Alle opere dell’artista palermitano – i cui soggetti sono, quasi per sfida, contenitori di significati usurati, prodigiosamente riattivati e riempiti di nuovi significati attraverso un poderoso lavoro simbolico – il compito di dialogare con la collezione di Villa Zito. Con i paesaggi di Francesco Lojacono, ad esempio, con i tagli di luce di Luca Giordano o con le atmosfere di Mattia Preti. In questo dialogo, De Grandi è insieme figlio della propria città e artista cosmopolita, attinge a un mondo interiore profondo, spesso inquieto: una natura evocatrice, ma anche le figure fantastiche di Bosch, Ensor, Goya.

“Foresta viola”

“Satura di memoria, sia per i rimandi iconografici che per la materia stessa della pittura, l’opera di Francesco De Grandi – scrive in una nota Sergio Troisi – attraversa la storia profonda della vita delle immagini come riattivandone il loro intatto potenziale simbolico. Il confronto con le opere della Fondazione Sicilia diventa allora un dispositivo di contagio di tale processo, inglobando per esempio i dipinti di Francesco Lojacono in una condizione del paesaggio metamorfica e inquieta che attira lo spettatore nella vertigine di un viaggio insieme visuale e psichico. Di questa dimensione, indissolubilmente fisica e mentale, si nutre infatti la pittura, così che ogni immagine, ogni figura, porta con sé i sedimenti di un fantastico atlante memoriale”.

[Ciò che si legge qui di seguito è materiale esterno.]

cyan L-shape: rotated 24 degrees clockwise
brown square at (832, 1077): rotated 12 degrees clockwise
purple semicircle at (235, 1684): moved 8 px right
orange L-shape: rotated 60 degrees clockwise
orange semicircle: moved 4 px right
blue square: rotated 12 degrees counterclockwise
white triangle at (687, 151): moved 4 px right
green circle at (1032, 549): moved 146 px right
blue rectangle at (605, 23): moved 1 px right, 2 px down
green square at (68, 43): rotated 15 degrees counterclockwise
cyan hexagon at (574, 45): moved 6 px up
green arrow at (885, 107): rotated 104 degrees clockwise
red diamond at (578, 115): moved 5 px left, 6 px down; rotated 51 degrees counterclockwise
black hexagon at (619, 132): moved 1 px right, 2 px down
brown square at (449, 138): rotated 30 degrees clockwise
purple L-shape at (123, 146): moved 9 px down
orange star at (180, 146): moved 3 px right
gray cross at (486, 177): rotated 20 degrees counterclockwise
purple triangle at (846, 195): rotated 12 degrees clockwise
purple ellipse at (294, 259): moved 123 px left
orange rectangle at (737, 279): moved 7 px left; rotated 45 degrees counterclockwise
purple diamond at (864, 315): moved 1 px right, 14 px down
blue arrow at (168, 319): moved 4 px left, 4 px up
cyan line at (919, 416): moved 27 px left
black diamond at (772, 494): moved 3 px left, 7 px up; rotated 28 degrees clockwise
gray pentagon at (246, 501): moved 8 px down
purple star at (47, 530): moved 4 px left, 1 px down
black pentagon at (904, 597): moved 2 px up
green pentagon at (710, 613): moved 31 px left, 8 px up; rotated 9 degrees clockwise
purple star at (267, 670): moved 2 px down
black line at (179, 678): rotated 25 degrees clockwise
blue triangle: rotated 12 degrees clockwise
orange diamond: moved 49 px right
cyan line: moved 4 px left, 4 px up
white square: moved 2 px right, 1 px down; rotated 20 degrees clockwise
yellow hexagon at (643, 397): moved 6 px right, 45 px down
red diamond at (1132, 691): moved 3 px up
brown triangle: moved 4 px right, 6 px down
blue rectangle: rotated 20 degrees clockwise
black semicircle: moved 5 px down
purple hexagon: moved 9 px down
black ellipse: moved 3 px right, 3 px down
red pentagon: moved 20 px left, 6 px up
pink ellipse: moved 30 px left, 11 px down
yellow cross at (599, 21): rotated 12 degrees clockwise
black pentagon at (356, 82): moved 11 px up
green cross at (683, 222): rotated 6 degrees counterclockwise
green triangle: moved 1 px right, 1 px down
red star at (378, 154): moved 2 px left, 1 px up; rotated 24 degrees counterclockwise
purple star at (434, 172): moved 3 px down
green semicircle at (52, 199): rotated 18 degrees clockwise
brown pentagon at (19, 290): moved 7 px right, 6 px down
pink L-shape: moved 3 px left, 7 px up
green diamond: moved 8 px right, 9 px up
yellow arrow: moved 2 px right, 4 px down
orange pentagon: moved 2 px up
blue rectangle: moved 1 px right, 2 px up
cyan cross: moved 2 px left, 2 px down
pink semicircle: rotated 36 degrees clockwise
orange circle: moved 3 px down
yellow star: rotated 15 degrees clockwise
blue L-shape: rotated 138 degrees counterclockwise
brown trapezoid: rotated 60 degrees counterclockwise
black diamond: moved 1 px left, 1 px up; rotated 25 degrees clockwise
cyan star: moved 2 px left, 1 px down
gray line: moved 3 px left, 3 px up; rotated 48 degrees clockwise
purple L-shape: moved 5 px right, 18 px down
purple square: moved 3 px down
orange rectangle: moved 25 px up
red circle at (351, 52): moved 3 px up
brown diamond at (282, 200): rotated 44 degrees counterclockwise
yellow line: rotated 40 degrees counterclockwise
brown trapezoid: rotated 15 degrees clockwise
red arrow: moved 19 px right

“Ancora una volta, la collezione di Villa Zito è chiamata a confrontarsi con l’universo pittorico del panorama contemporaneo – afferma Raffaele Bonsignore, presidente di Fondazione Sicilia – . La sfida di ‘Incursioni’ è mettere in relazione epoche diverse ma anche gli artisti e i loro mondi interiori, oltrepassando i limiti del tempo”.